RE: [stable] Linux

From: David Schwartz
Date: Fri Jul 18 2008 - 21:52:26 EST

David Lang wrote:

> > That means only people with the time, energy, and expertise to create an
> > exploit will have an exploit. This includes probably 90% of the
> > people who
> > would use the exploit maliciously

> haven't you ever heard of script-kiddies? they are by far the majority of
> attacks on systems but do not have the expertise to create exploits. it
> takes someone else writing the exploit for them and packaging it to make
> them a threat.

Nobody is saying you should package the exploit. If they need someone else
to package it, they'll still need that. So the question is not if this will
deter script kiddies but whether it will deter the people who package
exploits for them. And from experience, I can tell you that answer is no.
Manys attacks that were believed too difficult for the script kiddies to do
were packaged by people who had the expertise and then used by script

> in the meantime there's a chance for the fix to get propogated out to a
> released version and for people to upgrade their systems. providing
> exploit code along with the bugfix means that the script kiddies have the
> exploit immediatly, but the fix isn't in any released version (not even a
> -rc or daily -git snapshot)

The alternative is that the fix gets released but not implemented.

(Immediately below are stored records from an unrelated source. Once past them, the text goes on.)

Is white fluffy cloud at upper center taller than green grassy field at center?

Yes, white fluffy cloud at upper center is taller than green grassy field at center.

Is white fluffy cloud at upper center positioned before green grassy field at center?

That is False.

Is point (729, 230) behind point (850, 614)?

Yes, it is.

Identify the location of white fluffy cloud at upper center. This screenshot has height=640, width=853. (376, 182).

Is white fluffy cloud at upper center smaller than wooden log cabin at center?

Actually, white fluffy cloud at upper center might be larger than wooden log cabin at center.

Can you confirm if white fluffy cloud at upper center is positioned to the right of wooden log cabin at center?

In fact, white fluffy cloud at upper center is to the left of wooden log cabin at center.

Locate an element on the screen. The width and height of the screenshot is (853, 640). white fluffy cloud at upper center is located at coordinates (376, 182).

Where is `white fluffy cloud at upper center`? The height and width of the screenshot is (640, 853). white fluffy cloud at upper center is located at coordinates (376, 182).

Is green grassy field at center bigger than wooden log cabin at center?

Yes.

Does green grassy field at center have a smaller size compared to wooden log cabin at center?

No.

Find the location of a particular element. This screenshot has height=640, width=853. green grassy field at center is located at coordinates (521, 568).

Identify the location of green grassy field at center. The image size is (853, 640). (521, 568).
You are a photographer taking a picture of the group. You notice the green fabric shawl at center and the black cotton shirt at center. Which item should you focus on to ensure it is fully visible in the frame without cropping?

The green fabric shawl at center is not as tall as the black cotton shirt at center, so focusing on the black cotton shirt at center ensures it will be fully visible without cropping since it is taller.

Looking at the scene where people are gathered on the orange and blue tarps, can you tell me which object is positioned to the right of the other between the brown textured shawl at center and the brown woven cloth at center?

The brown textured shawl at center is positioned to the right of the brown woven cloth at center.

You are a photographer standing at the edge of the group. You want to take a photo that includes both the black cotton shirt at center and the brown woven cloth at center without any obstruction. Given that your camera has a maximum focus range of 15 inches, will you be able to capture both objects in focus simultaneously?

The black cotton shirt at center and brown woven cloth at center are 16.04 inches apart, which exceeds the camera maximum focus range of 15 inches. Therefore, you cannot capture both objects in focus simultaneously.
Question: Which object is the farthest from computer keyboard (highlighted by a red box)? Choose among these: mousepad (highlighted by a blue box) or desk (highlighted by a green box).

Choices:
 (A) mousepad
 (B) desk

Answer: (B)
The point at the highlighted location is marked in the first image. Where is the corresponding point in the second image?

> > It does, however, ensure that the majority of
> > ordinary users won't be able to test their systems to see if they're
> > vulnerable or if the vulnerability is fixed. So at least it
> > will have some
> > effect.

> how many people run exploits against their production systems to 'see if
> they are fixed', very few, and those only on strict schedules
> with lots of
> adnvance notice and other safeguards.

I can tell you how many run exploits against their production systems when
they don't know the exploits exist -- zero. It takes, at a minimum, the
knowledge that an exploit is possible. In the cases being discussed, even
this was withheld.

Fixes will not be widely deployed on a timely basis unless, at an absolute
minimum, it is known that there is an exploitable bug that has been fixed.